Pour Rozenblatt “la quête” des Lip “tend à concrétiser l’utopie d’un contrôle ouvrier sur la production (…) ; ils tentent de préserver l’emploi de tous dans l’entreprise quitte à en changer le contenu tout en l’inscrivant dans une réflexion plus générale sur l’évolution des produits dans la branche industrielle” et sur la finalité sociale du travail[[Patrick ROZENBLATT, L’acteur dans la mutation, GIP Mutations industrielles, n° 44, 15 mai 1990, p. 34. Cf. P. ROZENBLATT, F. TABATON, M. TALLARD, Analyse du conflit Lip et ses répercussions sur les pratiques et les stratégies syndicales, thèse de 3e cycle, Paris IX-Dauphine, 1980..

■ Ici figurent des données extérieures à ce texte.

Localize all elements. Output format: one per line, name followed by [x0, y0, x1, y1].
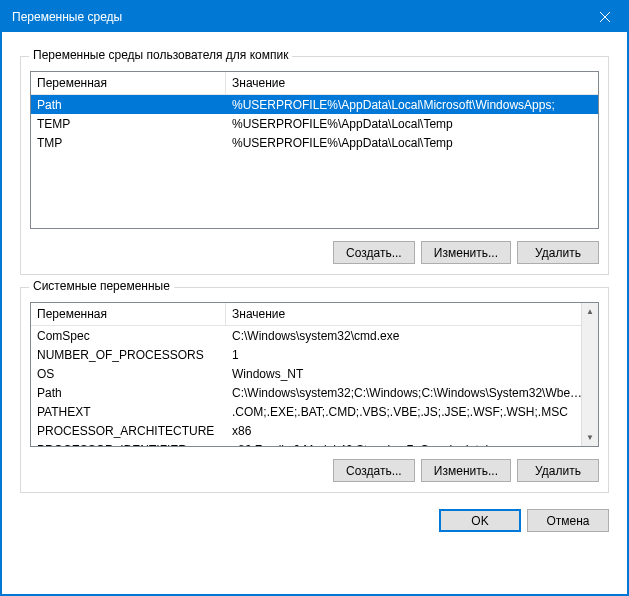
dialog-content: Переменные среды пользователя для компик… — [2, 32, 627, 544]
user-table-header: Переменная Значение — [31, 72, 598, 95]
cell-value: %USERPROFILE%\AppData\Local\Temp — [226, 134, 598, 152]
table-row[interactable]: Path %USERPROFILE%\AppData\Local\Microso… — [31, 95, 598, 114]
table-row[interactable]: Path C:\Windows\system32;C:\Windows;C:\W… — [31, 383, 598, 402]
close-icon — [600, 12, 610, 22]
system-variables-group: Системные переменные Переменная Значение… — [20, 287, 609, 493]
system-scrollbar[interactable]: ▲ ▼ — [581, 303, 598, 446]
system-button-row: Создать... Изменить... Удалить — [30, 459, 599, 482]
cell-variable: Path — [31, 96, 226, 114]
system-create-button[interactable]: Создать... — [333, 459, 415, 482]
table-row[interactable]: TMP %USERPROFILE%\AppData\Local\Temp — [31, 133, 598, 152]
cell-variable: OS — [31, 365, 226, 383]
close-button[interactable] — [582, 2, 627, 32]
cell-variable: ComSpec — [31, 327, 226, 345]
scroll-down-icon[interactable]: ▼ — [582, 429, 598, 446]
table-row[interactable]: PROCESSOR_IDENTIFIER x86 Family 6 Model … — [31, 440, 598, 447]
user-button-row: Создать... Изменить... Удалить — [30, 241, 599, 264]
system-delete-button[interactable]: Удалить — [517, 459, 599, 482]
user-variables-table: Переменная Значение Path %USERPROFILE%\A… — [30, 71, 599, 229]
table-row[interactable]: PROCESSOR_ARCHITECTURE x86 — [31, 421, 598, 440]
user-group-label: Переменные среды пользователя для компик — [29, 48, 292, 62]
cancel-button[interactable]: Отмена — [527, 509, 609, 532]
user-delete-button[interactable]: Удалить — [517, 241, 599, 264]
window-title: Переменные среды — [12, 10, 122, 24]
cell-value: .COM;.EXE;.BAT;.CMD;.VBS;.VBE;.JS;.JSE;.… — [226, 403, 598, 421]
user-variables-group: Переменные среды пользователя для компик… — [20, 56, 609, 275]
cell-variable: Path — [31, 384, 226, 402]
user-table-body: Path %USERPROFILE%\AppData\Local\Microso… — [31, 95, 598, 152]
cell-value: C:\Windows\system32\cmd.exe — [226, 327, 598, 345]
column-header-value[interactable]: Значение — [226, 72, 598, 94]
cell-value: x86 Family 6 Model 42 Stepping 7, Genuin… — [226, 441, 598, 448]
cell-value: %USERPROFILE%\AppData\Local\Microsoft\Wi… — [226, 96, 598, 114]
table-row[interactable]: TEMP %USERPROFILE%\AppData\Local\Temp — [31, 114, 598, 133]
table-row[interactable]: NUMBER_OF_PROCESSORS 1 — [31, 345, 598, 364]
column-header-variable[interactable]: Переменная — [31, 303, 226, 325]
titlebar: Переменные среды — [2, 2, 627, 32]
cell-value: x86 — [226, 422, 598, 440]
scroll-track[interactable] — [582, 320, 598, 429]
system-edit-button[interactable]: Изменить... — [421, 459, 511, 482]
system-variables-table: Переменная Значение ComSpec C:\Windows\s… — [30, 302, 599, 447]
scroll-up-icon[interactable]: ▲ — [582, 303, 598, 320]
dialog-button-row: OK Отмена — [20, 509, 609, 532]
cell-value: 1 — [226, 346, 598, 364]
cell-variable: PATHEXT — [31, 403, 226, 421]
cell-variable: PROCESSOR_IDENTIFIER — [31, 441, 226, 448]
ok-button[interactable]: OK — [439, 509, 521, 532]
system-table-body: ComSpec C:\Windows\system32\cmd.exe NUMB… — [31, 326, 598, 447]
cell-variable: TMP — [31, 134, 226, 152]
table-row[interactable]: ComSpec C:\Windows\system32\cmd.exe — [31, 326, 598, 345]
cell-value: Windows_NT — [226, 365, 598, 383]
system-table-header: Переменная Значение — [31, 303, 598, 326]
table-row[interactable]: PATHEXT .COM;.EXE;.BAT;.CMD;.VBS;.VBE;.J… — [31, 402, 598, 421]
column-header-variable[interactable]: Переменная — [31, 72, 226, 94]
user-edit-button[interactable]: Изменить... — [421, 241, 511, 264]
column-header-value[interactable]: Значение — [226, 303, 598, 325]
table-row[interactable]: OS Windows_NT — [31, 364, 598, 383]
cell-variable: NUMBER_OF_PROCESSORS — [31, 346, 226, 364]
user-create-button[interactable]: Создать... — [333, 241, 415, 264]
cell-variable: TEMP — [31, 115, 226, 133]
cell-value: %USERPROFILE%\AppData\Local\Temp — [226, 115, 598, 133]
cell-variable: PROCESSOR_ARCHITECTURE — [31, 422, 226, 440]
cell-value: C:\Windows\system32;C:\Windows;C:\Window… — [226, 384, 598, 402]
system-group-label: Системные переменные — [29, 279, 174, 293]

Le point de vue de Rozenblatt, Tabaton et Tallard formule clairement le sens qu’a pris le mouvement Lip pour des observateurs soucieux de ne pas dissocier transformation des conditions de la production industrielle, rapports de production et relations humaines. Il s’oppose à une évaluation qui circonscrirait la grève Lip dans le champ des relations professionnelles[[G. ADAM, J.D. REYNAUD, Conflits du travail et changement social, PUF, 1978. : discussion de propositions industrielles, voire élaboration de contre-propositions. La nouveauté du mouvement Lip aurait été la capacité d’articuler un questionnement relatif aux valeurs autour de l’acceptation ou du refus de la production d’armement et autour des conditions de travail ; en termes weberiens, il fallait lier les rationalités, wert ralional et zweck rational.

C’est par là que le mouvement Lip annoncerait les coordinations qui ont animé les grèves des cheminots et l’action lycéenne ou étudiante pendant l’hiver 1986/87, puis les infirmières, les assistantes sociales et les camionneurs ou instituteurs. Selon Adam et Reynaud au contraire, le mouvement Lip aurait poursuivi, par des moyens certes hétérodoxes, une lutte syndicale de type classique.

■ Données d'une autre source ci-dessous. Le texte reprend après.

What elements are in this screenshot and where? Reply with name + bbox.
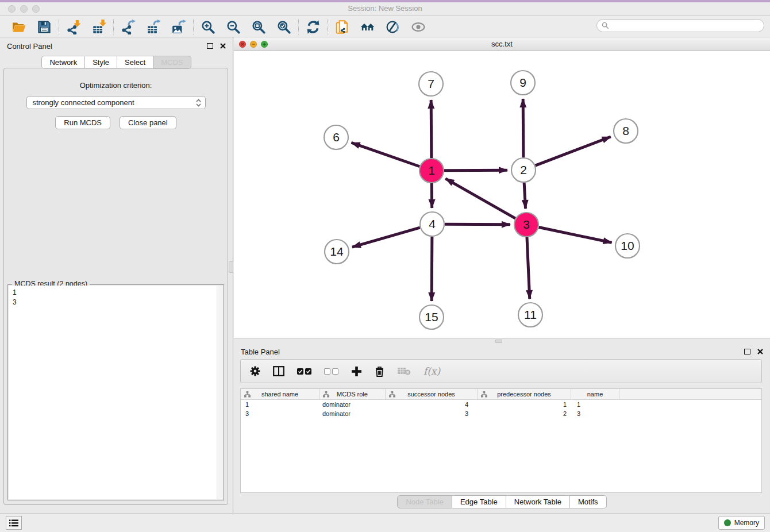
float-table-panel-icon[interactable] — [744, 349, 750, 354]
panel-splitter-grip[interactable] — [229, 261, 233, 273]
network-maximize-button[interactable] — [261, 41, 268, 48]
delete-table-button[interactable] — [397, 364, 411, 379]
tab-select[interactable]: Select — [117, 56, 153, 69]
cell-successor-nodes[interactable]: 3 — [386, 410, 478, 417]
graph-node-6[interactable]: 6 — [324, 125, 348, 149]
import-network-button[interactable] — [65, 18, 82, 36]
search-input[interactable] — [612, 22, 759, 30]
import-network-icon — [66, 20, 81, 34]
criterion-dropdown[interactable]: strongly connected component — [26, 96, 206, 109]
tab-network-table[interactable]: Network Table — [506, 495, 570, 508]
home-views-button[interactable] — [359, 18, 376, 36]
graph-edge-4-14[interactable] — [352, 228, 420, 247]
toggle-preview-button[interactable] — [410, 18, 427, 36]
zoom-in-button[interactable] — [199, 18, 217, 36]
zoom-fit-button[interactable] — [250, 18, 267, 36]
graph-edge-3-10[interactable] — [539, 228, 612, 243]
export-network-button[interactable] — [120, 18, 137, 36]
column-header-predecessor-nodes[interactable]: predecessor nodes — [478, 389, 571, 399]
graph-edge-4-3[interactable] — [445, 224, 510, 225]
graph-node-4[interactable]: 4 — [420, 212, 444, 236]
table-settings-button[interactable] — [250, 364, 260, 379]
graph-edge-2-3[interactable] — [524, 183, 525, 209]
zoom-out-button[interactable] — [225, 18, 242, 36]
cell-name[interactable]: 3 — [571, 410, 619, 417]
graph-node-9[interactable]: 9 — [511, 71, 535, 95]
network-close-button[interactable] — [239, 41, 246, 48]
function-builder-button[interactable]: f(x) — [424, 364, 440, 379]
column-header-mcds-role[interactable]: MCDS role — [319, 389, 386, 399]
column-header-shared-name[interactable]: shared name — [241, 389, 319, 399]
network-minimize-button[interactable] — [250, 41, 257, 48]
export-image-button[interactable] — [170, 18, 187, 36]
tab-motifs[interactable]: Motifs — [570, 495, 607, 508]
split-columns-button[interactable] — [273, 364, 284, 379]
cell-shared-name[interactable]: 3 — [241, 410, 319, 417]
task-history-button[interactable] — [6, 516, 22, 530]
mcds-result-text[interactable]: 1 3 — [9, 286, 223, 499]
hierarchy-icon — [481, 391, 487, 398]
table-panel: Table Panel — [234, 343, 770, 513]
graph-edge-1-6[interactable] — [351, 142, 419, 167]
result-scrollbar[interactable] — [217, 286, 223, 499]
zoom-selected-button[interactable] — [275, 18, 292, 36]
network-canvas[interactable]: 7968124314101511 — [234, 51, 770, 338]
graph-node-2[interactable]: 2 — [511, 158, 536, 182]
add-column-button[interactable] — [351, 364, 362, 379]
refresh-icon — [306, 20, 321, 34]
graph-node-15[interactable]: 15 — [419, 305, 444, 329]
horizontal-splitter[interactable] — [234, 338, 770, 343]
close-panel-button[interactable]: Close panel — [120, 116, 176, 129]
open-session-button[interactable] — [10, 18, 28, 36]
memory-button[interactable]: Memory — [718, 516, 765, 530]
refresh-network-button[interactable] — [305, 18, 322, 36]
network-graph[interactable]: 7968124314101511 — [234, 51, 770, 338]
tab-network[interactable]: Network — [41, 56, 85, 69]
deselect-all-columns-button[interactable] — [324, 364, 338, 379]
graph-node-1[interactable]: 1 — [419, 159, 444, 183]
cell-shared-name[interactable]: 1 — [241, 401, 319, 408]
graph-node-7[interactable]: 7 — [419, 72, 443, 96]
table-panel-title: Table Panel — [241, 348, 280, 356]
delete-column-button[interactable] — [375, 364, 384, 379]
graph-node-3[interactable]: 3 — [514, 213, 538, 237]
cell-successor-nodes[interactable]: 4 — [386, 401, 478, 408]
toggle-style-button[interactable] — [384, 18, 402, 36]
close-table-panel-icon[interactable] — [757, 346, 763, 357]
cell-name[interactable]: 1 — [571, 401, 619, 408]
tab-edge-table[interactable]: Edge Table — [452, 495, 506, 508]
select-all-columns-button[interactable] — [297, 364, 311, 379]
network-from-document-button[interactable] — [334, 18, 351, 36]
column-header-name[interactable]: name — [571, 389, 619, 399]
tab-style[interactable]: Style — [85, 56, 117, 69]
graph-node-14[interactable]: 14 — [325, 240, 349, 264]
graph-edge-2-9[interactable] — [523, 99, 523, 157]
import-table-button[interactable] — [90, 18, 107, 36]
cell-mcds-role[interactable]: dominator — [319, 401, 386, 408]
cell-predecessor-nodes[interactable]: 1 — [478, 401, 571, 408]
graph-edge-3-1[interactable] — [445, 179, 515, 218]
graph-node-10[interactable]: 10 — [615, 234, 640, 258]
search-field[interactable] — [596, 19, 764, 32]
graph-edge-1-2[interactable] — [444, 170, 507, 171]
unchecked-box-icon — [324, 368, 330, 375]
graph-node-11[interactable]: 11 — [518, 303, 542, 327]
tab-mcds[interactable]: MCDS — [153, 56, 191, 69]
graph-edge-2-8[interactable] — [536, 137, 611, 165]
float-panel-icon[interactable] — [207, 43, 213, 49]
graph-edge-3-11[interactable] — [527, 237, 530, 299]
export-table-button[interactable] — [145, 18, 162, 36]
column-header-successor-nodes[interactable]: successor nodes — [386, 389, 478, 399]
graph-edge-4-15[interactable] — [432, 237, 432, 301]
table-row[interactable]: 1 dominator 4 1 1 — [241, 400, 761, 409]
export-network-icon — [121, 20, 136, 34]
graph-node-8[interactable]: 8 — [614, 119, 638, 143]
graph-edge-1-7[interactable] — [431, 100, 432, 158]
cell-predecessor-nodes[interactable]: 2 — [478, 410, 571, 417]
save-session-button[interactable] — [36, 18, 53, 36]
run-mcds-button[interactable]: Run MCDS — [55, 116, 110, 129]
tab-node-table[interactable]: Node Table — [397, 495, 452, 508]
cell-mcds-role[interactable]: dominator — [319, 410, 386, 417]
close-panel-icon[interactable] — [220, 41, 226, 51]
table-row[interactable]: 3 dominator 3 2 3 — [241, 409, 761, 418]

La confrontation de ces deux points de vue qui mettent l’accent sur deux aspects tous deux présents dans le mouvement Lip de 1973 conduit à revenir aux documents et à les réinterpréter non seulement dans leur ambiguïté et leur complexité mais aussi, aujourd’hui, avec le recul historique ; le mouvement de 1973 a abouti à la cessation de la lutte à la fin janvier 1974, au plan de financement de février 1974, à l’ouverture des portes le 11 mars 1974 ; après deux ans de reprise progressive de l’activité (tous les Lip sont embauchés en mars 1975) le bilan de la “Compagnie européenne d’horlogerie” est déposé en avril 1976[[Lip Unité, Bulletin de la section CFDT Lip, n° 1, 2e série, avril 1976.. Le n° 2 de Lip Unité[[Lip Unité, n° 2/2e série, non daté, en fait: mai 1976. propose la “coordination entre les luttes” ou encore “la coordination des luttes” avec comme objectif : “la nécessaire coordination entre toutes les luttes” ; sont mentionnées les luttes ouvrières, celles des paysans, des étudiants, mais encore toutes les autres formes de la lutte, régionales, internationales et celles qui posent un problème spécifique comme les luttes pour l’émancipation de la femme, l’écologie, la prison, l’armée, l’urbanisme, la médecine, etc. Cette coordination vise à dépasser des “luttes souvent fort riches”, qui “restaient relativement sectorielles” ; “nous croyons que le moment est venu de briser cette enclave et d’entreprendre la nécessaire coordination”.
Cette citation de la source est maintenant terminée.